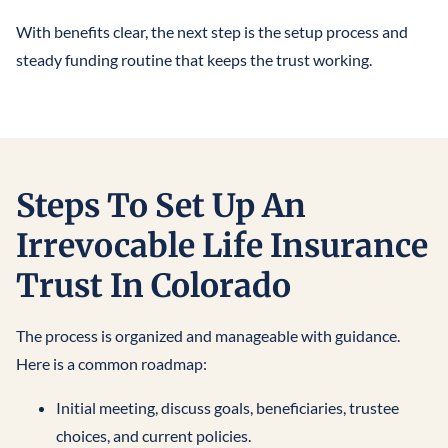
With benefits clear, the next step is the setup process and
steady funding routine that keeps the trust working.
Steps To Set Up An
Irrevocable Life Insurance
Trust In Colorado
The process is organized and manageable with guidance.
Here is a common roadmap:
Initial meeting, discuss goals, beneficiaries, trustee
choices, and current policies.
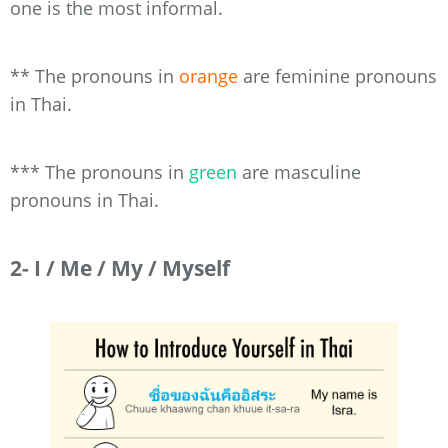
one is the most informal.
** The pronouns in
orange
are feminine pronouns
in Thai.
*** The pronouns in
green
are masculine
pronouns in Thai.
2- I / Me / My / Myself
..............................
The reply should repeat the listing above exactly and contain no pictures.

» Task result
With benefits clear, the next step is the setup process and
steady funding routine that keeps the trust working.
Steps To Set Up An
Irrevocable Life Insurance
Trust In Colorado
The process is organized and manageable with guidance.
Here is a common roadmap:
Initial meeting, discuss goals, beneficiaries, trustee
choices, and current policies.
one is the most informal.
** The pronouns in
orange
are feminine pronouns
in Thai.
*** The pronouns in
green
are masculine
pronouns in Thai.
2- I / Me / My / Myself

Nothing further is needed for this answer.